Secondly, it is very frustrating to see these emails start flying back and forth as though I'm not here to deal with issues that I am, indeed, very here to do and very happy to complete! Why these emails even started flying is beyond me. I responded to a manager's email this morning that he had sent me last night, he then forwarded that on to another admin and some other people (didn't include me, though) saying that I had already left for my honeymoon (huh?) and asked this other person to do something I had already asked her to do yesterday.
If you want to know how to piss off an admin, go ahead and go around her on her job. BUT! Include her in the email string so she can SEE that you're going around her, and is getting the added benefit of dealing with a bunch of extra emails clogging her inbox at the same time!
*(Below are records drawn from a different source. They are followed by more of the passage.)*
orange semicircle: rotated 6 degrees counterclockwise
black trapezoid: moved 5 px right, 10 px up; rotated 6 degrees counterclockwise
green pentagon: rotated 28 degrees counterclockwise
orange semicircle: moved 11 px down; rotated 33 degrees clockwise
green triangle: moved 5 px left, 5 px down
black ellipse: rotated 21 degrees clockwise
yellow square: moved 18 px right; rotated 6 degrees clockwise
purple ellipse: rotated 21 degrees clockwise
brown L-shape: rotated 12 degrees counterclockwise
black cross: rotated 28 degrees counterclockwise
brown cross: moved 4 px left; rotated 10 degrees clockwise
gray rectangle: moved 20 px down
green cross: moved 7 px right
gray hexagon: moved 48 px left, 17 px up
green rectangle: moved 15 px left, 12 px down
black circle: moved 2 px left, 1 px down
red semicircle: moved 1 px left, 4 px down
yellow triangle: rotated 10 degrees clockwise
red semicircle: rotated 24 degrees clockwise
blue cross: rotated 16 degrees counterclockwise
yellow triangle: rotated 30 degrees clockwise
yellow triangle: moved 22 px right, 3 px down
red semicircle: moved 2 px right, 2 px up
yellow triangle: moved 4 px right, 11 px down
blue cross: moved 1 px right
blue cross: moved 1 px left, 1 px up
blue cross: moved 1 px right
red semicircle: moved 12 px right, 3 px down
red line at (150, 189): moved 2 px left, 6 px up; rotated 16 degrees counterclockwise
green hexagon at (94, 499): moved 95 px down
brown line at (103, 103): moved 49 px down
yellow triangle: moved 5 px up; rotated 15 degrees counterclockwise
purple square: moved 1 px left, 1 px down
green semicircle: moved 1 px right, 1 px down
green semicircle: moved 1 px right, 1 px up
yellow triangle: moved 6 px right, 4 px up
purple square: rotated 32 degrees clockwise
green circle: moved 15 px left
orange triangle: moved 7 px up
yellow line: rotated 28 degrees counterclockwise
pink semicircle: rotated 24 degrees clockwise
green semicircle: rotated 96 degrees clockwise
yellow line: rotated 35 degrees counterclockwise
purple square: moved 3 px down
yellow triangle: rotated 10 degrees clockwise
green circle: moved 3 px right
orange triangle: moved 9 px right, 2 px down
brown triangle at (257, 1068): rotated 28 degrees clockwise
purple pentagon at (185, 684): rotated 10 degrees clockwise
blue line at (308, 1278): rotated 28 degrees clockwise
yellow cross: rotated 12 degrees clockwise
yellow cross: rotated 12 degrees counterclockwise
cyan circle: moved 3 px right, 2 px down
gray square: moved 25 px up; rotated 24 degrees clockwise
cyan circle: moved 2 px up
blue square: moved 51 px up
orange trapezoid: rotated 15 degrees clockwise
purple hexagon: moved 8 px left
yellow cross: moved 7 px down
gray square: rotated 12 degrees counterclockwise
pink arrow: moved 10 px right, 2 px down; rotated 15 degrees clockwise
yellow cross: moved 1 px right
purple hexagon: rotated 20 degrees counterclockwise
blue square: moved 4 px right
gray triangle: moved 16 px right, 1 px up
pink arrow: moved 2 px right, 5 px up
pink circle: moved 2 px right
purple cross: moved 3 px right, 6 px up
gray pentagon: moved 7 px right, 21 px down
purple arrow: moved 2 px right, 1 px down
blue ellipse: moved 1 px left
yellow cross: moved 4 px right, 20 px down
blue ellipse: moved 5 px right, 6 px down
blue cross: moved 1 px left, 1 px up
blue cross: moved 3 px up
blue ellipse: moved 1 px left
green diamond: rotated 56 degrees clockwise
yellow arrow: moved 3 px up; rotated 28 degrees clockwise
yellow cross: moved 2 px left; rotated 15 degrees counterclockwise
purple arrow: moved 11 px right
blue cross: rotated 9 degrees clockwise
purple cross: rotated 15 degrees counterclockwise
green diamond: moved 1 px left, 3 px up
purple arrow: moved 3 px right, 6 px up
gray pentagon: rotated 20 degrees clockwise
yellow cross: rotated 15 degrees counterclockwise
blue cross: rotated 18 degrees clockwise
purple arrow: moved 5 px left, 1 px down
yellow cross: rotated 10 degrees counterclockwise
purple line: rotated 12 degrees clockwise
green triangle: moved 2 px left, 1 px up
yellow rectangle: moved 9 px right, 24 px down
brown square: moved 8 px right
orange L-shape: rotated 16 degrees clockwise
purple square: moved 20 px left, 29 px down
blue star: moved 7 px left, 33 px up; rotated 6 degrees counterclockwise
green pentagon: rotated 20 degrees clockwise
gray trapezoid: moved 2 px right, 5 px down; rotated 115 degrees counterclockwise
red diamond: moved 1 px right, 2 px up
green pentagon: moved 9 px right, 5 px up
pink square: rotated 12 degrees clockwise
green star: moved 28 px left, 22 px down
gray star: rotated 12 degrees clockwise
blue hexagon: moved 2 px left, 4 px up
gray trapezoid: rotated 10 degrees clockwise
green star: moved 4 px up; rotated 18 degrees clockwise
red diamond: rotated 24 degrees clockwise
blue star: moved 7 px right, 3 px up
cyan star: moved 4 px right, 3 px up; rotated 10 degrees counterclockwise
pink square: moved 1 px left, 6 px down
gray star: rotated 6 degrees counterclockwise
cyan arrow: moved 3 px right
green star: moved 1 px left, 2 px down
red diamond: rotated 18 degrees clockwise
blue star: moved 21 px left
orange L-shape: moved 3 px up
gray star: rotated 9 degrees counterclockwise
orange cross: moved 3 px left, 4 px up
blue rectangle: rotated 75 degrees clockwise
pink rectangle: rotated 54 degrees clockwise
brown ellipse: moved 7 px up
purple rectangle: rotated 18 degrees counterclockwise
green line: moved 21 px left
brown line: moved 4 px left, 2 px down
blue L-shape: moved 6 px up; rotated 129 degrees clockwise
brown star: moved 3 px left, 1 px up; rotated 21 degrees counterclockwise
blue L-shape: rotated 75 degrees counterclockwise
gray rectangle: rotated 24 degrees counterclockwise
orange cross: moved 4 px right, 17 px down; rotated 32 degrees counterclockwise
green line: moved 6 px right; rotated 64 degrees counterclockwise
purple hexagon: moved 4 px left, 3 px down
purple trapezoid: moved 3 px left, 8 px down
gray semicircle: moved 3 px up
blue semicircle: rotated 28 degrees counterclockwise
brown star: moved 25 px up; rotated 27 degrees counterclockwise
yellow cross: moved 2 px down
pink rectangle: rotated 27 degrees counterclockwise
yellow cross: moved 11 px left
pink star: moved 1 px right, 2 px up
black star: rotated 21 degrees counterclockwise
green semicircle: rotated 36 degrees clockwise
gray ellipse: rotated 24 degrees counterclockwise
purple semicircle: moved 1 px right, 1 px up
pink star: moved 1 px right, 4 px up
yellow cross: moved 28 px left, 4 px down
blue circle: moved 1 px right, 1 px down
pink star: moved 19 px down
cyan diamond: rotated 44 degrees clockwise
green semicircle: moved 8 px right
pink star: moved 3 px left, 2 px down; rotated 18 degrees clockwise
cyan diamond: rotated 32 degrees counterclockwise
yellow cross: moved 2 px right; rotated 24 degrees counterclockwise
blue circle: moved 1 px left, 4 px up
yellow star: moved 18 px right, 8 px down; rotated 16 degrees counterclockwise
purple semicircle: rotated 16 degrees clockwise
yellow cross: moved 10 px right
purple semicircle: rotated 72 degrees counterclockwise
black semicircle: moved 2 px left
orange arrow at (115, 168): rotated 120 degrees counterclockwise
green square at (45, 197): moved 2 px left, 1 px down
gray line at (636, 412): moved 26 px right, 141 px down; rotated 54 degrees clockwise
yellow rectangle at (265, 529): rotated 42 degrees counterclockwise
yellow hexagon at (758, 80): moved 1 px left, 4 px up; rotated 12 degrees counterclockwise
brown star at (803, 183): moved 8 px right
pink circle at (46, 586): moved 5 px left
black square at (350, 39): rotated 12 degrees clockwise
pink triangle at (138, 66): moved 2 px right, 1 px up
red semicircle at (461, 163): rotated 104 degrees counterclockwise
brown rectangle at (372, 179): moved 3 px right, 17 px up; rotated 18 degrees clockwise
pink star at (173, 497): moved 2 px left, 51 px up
Thing is, I love this manager. He's one of my faves. And I know that what he was doing was trying to make things easier on me, which is just so sweet it makes my mouth hurt.
But its still frustrating. Because I'm right here. Getting shit done. And having to deal with clearing things up about me being on vacation or not being on vacation and all that good stuff? Not helping with my last day before I actually, in fact, go on vacation.
Happy Friday? Uh-huh...
Thursday, November 01, 2007
Ok, so as my bridal party and I descended on the hotel lobby, my brother happened to be near by and snapped a couple of photos. I liked this one, because all my girls are facing the camera. And my bruise makes my arm look more defined in this photo rather than just looking like a bruised and fucked up arm. (Albeit the definition of the muscle would be pretty fucked up itself if it actually was definition of muscle showing, but hey...just trying to put a positive spin on things.) The rather random-looking chick in black in the center-right of the photo is my friend Alisha's sister-in-law. She rode along with the girls in the limo to the church!
Here I am looking all hot outside the limo while we worked on getting our asses into it. I want to mention that I specifically requested black limos for the day, and when I saw that we had a white one to transport us to the church (one that was beat up and not even clean in the doorway so our dresses were all in danger of getting a bit soiled as we climbed in and out, no less), I didn't freak out at all. I just wanted to get to the church on time, baby!
Here I am with my dad as he walks me down the aisle to the alter where my faboolous Hubby awaited me. Can you believe my bouquet was supposed to be even BIGGER than that? It was. I paid a lot of money for that bouquet and it wasn't even half the size I expected it to be. (And yet it still managed to weigh a good 5 pounds...) It was very pretty, though...
Ah, here we can see the crazy clown makeup a bit better than in the other photos. I think it's all about the flash. This is me and Hubby walking down the aisle post-mass. Wow...those roses on the edge of the bouquet really were much peachier than I realized, too. Fuck. (It was supposed to be white roses in the center and off-white or ivory roses on the outer edge. Hmm....)
And here we are at the cocktail reception, drinks in hand and smiles on faces. I don't even remember taking this picture!
Ok, more to come as the days pass, I'm sure. Hope you guys aren't weddinged out yet!